Calciomercato: ecco perché i calciatori scappano in Arabia Saudita

Il calciomercato del 2023 verrà ricordato come quello dei sauditi. Cristiano Ronaldo, passato all’Al-Nassr dopo i mondiali in Qatar, era solo l’inizio: oggi i sauditi hanno comprato un cielo di stelle, da Benzema a Kanté fino a Neves e l’insospettabile Agudelo dello Spezia. Il prossimo, Inter permettendo, potrebbe essere Brozovic, in una sessione di acquisti e cessioni che, nei due mesi residui, può regalare ancora moltissimi colpi di scena.

Il calcio in Arabia Saudita: come funziona

L’impostazione del sistema calcio, in Arabia Saudita, non è come quello europeo, dove la UEFA ha disciplinato in maniera perentoria il regime delle multiproprietà. Pensiamo al caso di Lazio e Salernitana, con Claudio Lotito (presidente di entrambe) costretto a cedere in fretta e furia il club campano per non incorrere in sanzioni. Nel calcio mediorientale questa regola non solo non esiste ma è il governo locale a investire direttamente nel calcio attraverso la proprietà di molteplici club della massima divisione. Al-Ittihād, Al-Nassr, Al-Hilal e Al-Ahli sono tutti in mano al famigerato PIF (Public Investment Fund), che in Europa è proprietario del Newcastle e ha interessi economici anche in altri club importanti come il Chelsea. In particolare, chi tratta con i sauditi non sa da subito quale sarà il suo club di destinazione: tutto è controllato dal fondo di investimento del governo che, con l’obiettivo di rendere competitivi in modo equo tutti i suoi club, prima si assicura le prestazioni economiche del tesserato (sia esso allenatore o giocatore) e poi valuta solo in un secondo momento a quale dei suoi club assegnarlo. Una sorta di modello paritario di sviluppo del campionato, messo in piedi per accaparrarsi l’assegnazione dei mondiali del 2030 che potrebbero giocarsi proprio tra le dune saudite. 

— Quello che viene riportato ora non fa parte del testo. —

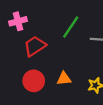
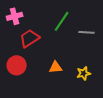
red circle: (34, 81) -> (17, 65), moved

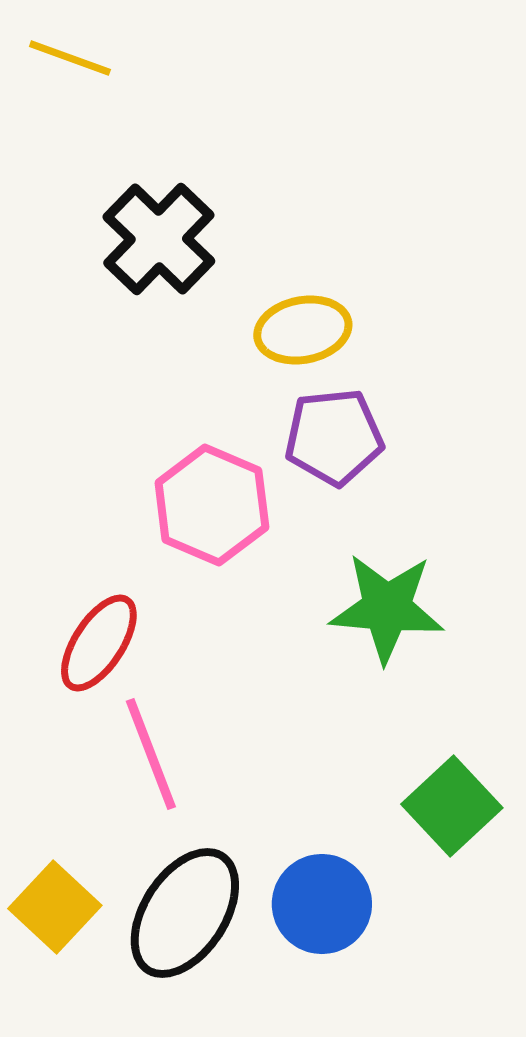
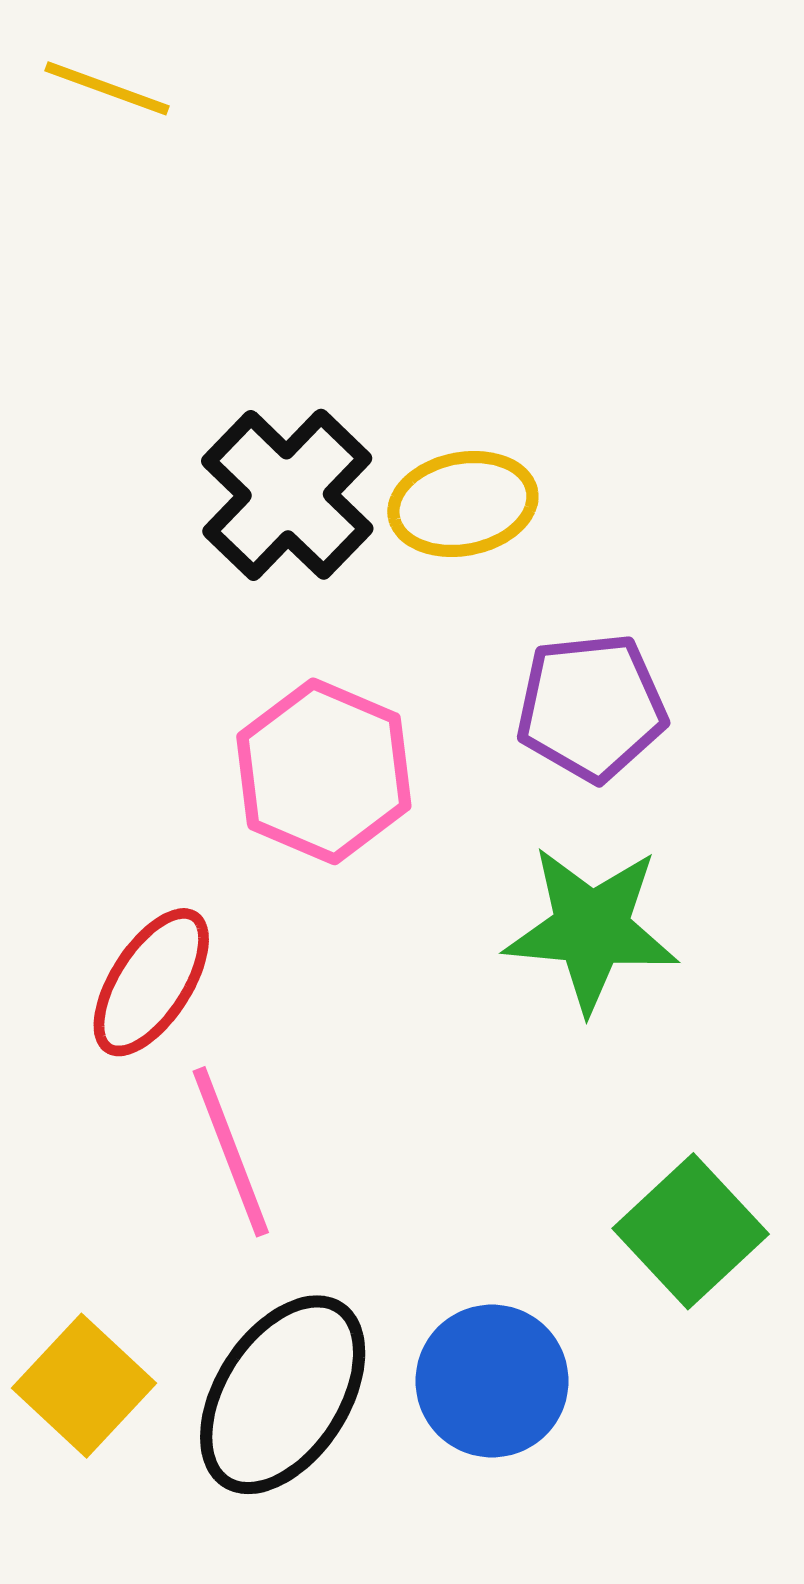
black cross: (159, 239) -> (287, 495), moved
purple pentagon: (334, 437) -> (591, 707), moved

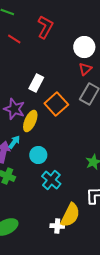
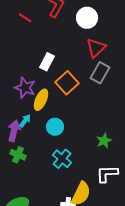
white circle: (84, 47) -> (87, 18), moved
red triangle: (85, 69) -> (96, 48), size x1.5
cyan circle: (38, 155) -> (55, 127), moved

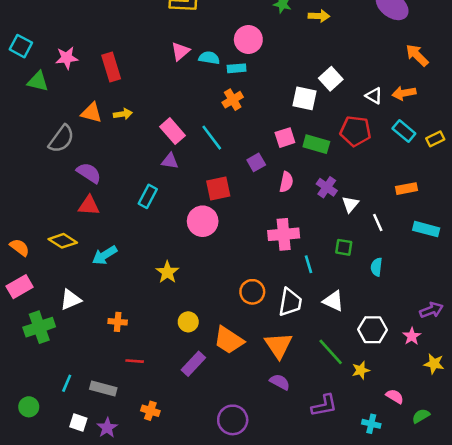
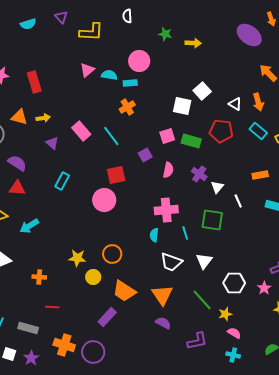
orange arrow: (404, 93) -> (258, 102), turned -96
purple triangle: (170, 161) -> (52, 143), moved, turned 32
green square: (344, 247) -> (212, 220), size x1.6
cyan semicircle: (376, 267) -> (154, 235), moved
yellow star: (167, 272) -> (77, 258), moved, turned -30
orange circle: (252, 292) -> (112, 254), moved
white triangle: (333, 301) -> (204, 261), turned 42
white trapezoid: (290, 302) -> (171, 262), turned 100
purple rectangle: (193, 364) -> (107, 317), moved
pink semicircle: (395, 396) -> (234, 333), moved
orange cross: (150, 411) -> (64, 345), size x1.5
purple circle: (233, 420) -> (93, 352), moved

Perché gli arabi investono nel calcio

Proprio a tale scopo, PIF sta cercando di costruire un giocattolo competitivo per persuadere gli europei della propria credibilità. La Serie A saudita ha 16 squadre in totale e un meccanismo di promozione/retrocessione in piena regola. La peculiarità. Strano a dirsi, è che il numero di stranieri in campo è limitato: possono essere “solo” 8 su 11, questo perché, seppur in misura minore, permane l’obiettivo di rendere la nazionale saudita competitiva in vista delle rassegne continentali e mondiali. Un po’ come si è visto nei Mondiali del 2022, in Qatar, dove la nazionale di Riad allenata dal francese Renard ha sorpreso i campioni del mondo argentini all’esordio e ha mostrato in generale una discreta organizzazione tattica abbinata a buone qualità tecniche. Con la migrazione di massa delle stelle della Champions League, giovani e non, il livello potrebbe alzarsi ancora. Chissà se, una volta passato il 2030, il modello saudita reggerà o se ce ne ricorderemo come oggi pensiamo agli investimenti cinesi nel calcio.